Second, more sophisticated DSPs stratify memory in an effort to balance speed, cost and power consumption. In a perfect and simple world, a DSP's memory would be extremely fast, low power, arbitrarily large and on the same physical substrate. Unfortunately, very fast memory is very expensive and requires lots of power and arbitrarily large memory takes an arbitrarily large amount of room on a given substrate. Tempering those requirements with today's commercial concerns regarding both chip and system cost, flexibility and power consumption, modern DSP architecture calls for memory to be stratified, perhaps into three or more layers.

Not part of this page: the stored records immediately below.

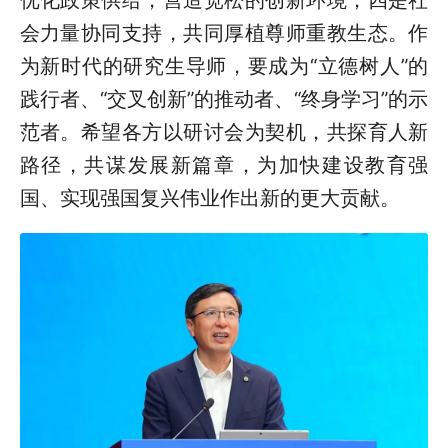
优化政策供给，营造宽松的创新环境；四是社
会力量协同支持，共同厚植尊师重教生态。作
为新时代的研究生导师，要成为“立德树人”的
践行者、“交叉创新”的推动者、“终身学习”的示
范者。希望各方以研讨会为契机，共探育人新
路径，共谋发展新篇章，为加快建设教育强
国、实现强国复兴伟业作出新的更大贡献。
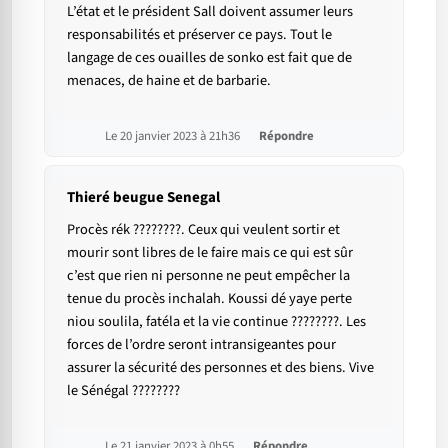
L’état et le président Sall doivent assumer leurs
responsabilités et préserver ce pays. Tout le
langage de ces ouailles de sonko est fait que de
menaces, de haine et de barbarie.
Le 20 janvier 2023 à 21h36
Répondre
Thieré beugue Senegal
Procès rék ????????. Ceux qui veulent sortir et
mourir sont libres de le faire mais ce qui est sûr
c’est que rien ni personne ne peut empêcher la
tenue du procès inchalah. Koussi dé yaye perte
niou soulila, fatéla et la vie continue ????????. Les
forces de l’ordre seront intransigeantes pour
assurer la sécurité des personnes et des biens. Vive
le Sénégal ????????
Le 21 janvier 2023 à 0h55
Répondre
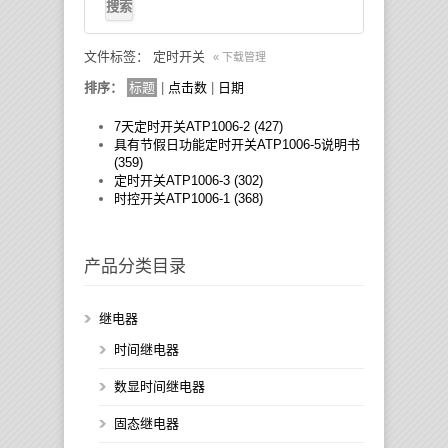
文件标签： 定时开关
« 下载管理
排序：
标题
|
点击数
|
日期
7天定时开关ATP1006-2 (427)
具有节假日功能定时开关ATP1006-5说明书
(359)
定时开关ATP1006-3 (302)
时控开关ATP1006-1 (368)
产品分类目录
继电器
时间继电器
数显时间继电器
固态继电器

Assuming for the moment that three layers are desired, those might be (1) an extremely small, fast cache, located on the same physical substrate as the processing core of the DSP, that contains very little, but highly relevant instructions or data, (2) a somewhat larger, somewhat slower memory, still located on the same physical substrate as the processing core of the DSP, that contains relevant instructions or data and (3) an external memory that is as large as need be to contain the entirety of a program and data that the DSP is to use, but that is located on a separate physical substrate and accessible only through a comparatively slow external memory interface. It should be noted that processors of all types, including ubiquitous microprocessors, employ the same stratification strategy to balance their speed and cost goals.

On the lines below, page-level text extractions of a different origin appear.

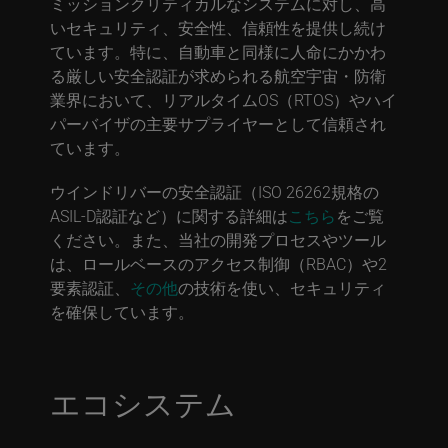
ミッションクリティカルなシステムに対し、高
いセキュリティ、安全性、信頼性を提供し続け
ています。特に、自動車と同様に人命にかかわ
る厳しい安全認証が求められる航空宇宙・防衛
業界において、リアルタイムOS（RTOS）やハイ
パーバイザの主要サプライヤーとして信頼され
ています。
ウインドリバーの安全認証（ISO 26262規格の
ASIL-D認証など）に関する詳細は
こちら
をご覧
ください。また、当社の開発プロセスやツール
は、ロールベースのアクセス制御（RBAC）や2
要素認証、
その他
の技術を使い、セキュリティ
を確保しています。
エコシステム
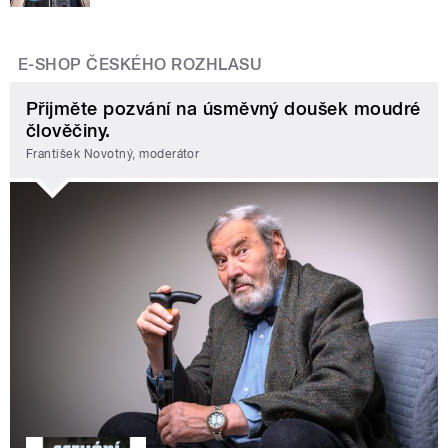
E-SHOP ČESKÉHO ROZHLASU
Přijměte pozvání na úsměvný doušek moudré
člověčiny.
František Novotný, moderátor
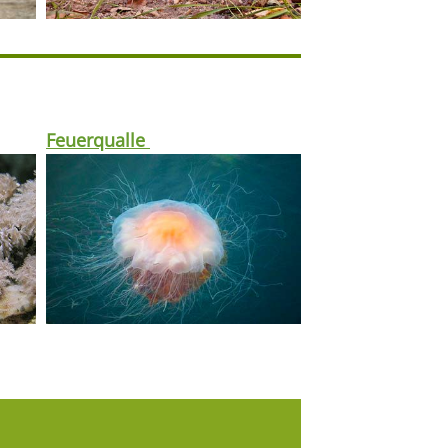
Feuerqualle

Certain tasks that processors may be called upon to perform benefit greatly from the use of “self-modifying code.” A program containing self-modify-ng code changes that code during the program's execution. Self-modifying code turns out to be a powerful programming tool, because the very structure of a particular program can be made to adapt itself dynamically to conditions encountered during the program's execution. John von Neumann, a pioneer in computer science, recognized that computer programs and the data upon which those programs act are indistinguishable from one another, and hence can be stored in the same memory space. This is why the DSP architecture described above that unifies instructions and data in a single memory and a single bus is of a “von Neumann” architecture. In von Neumann architecture DSPs, self-modifying code is straightforward, because the instructions coexist with data, and are therefore readily accessible as though they were data.
However, in a Harvard architecture DSP, instructions are kept in a separate memory from data, and the data unit in the DSP does not have access to the instruction memory. What is needed in the art is an efficient way to accommodate the need for self-modifying code in a Harvard architecture DSP.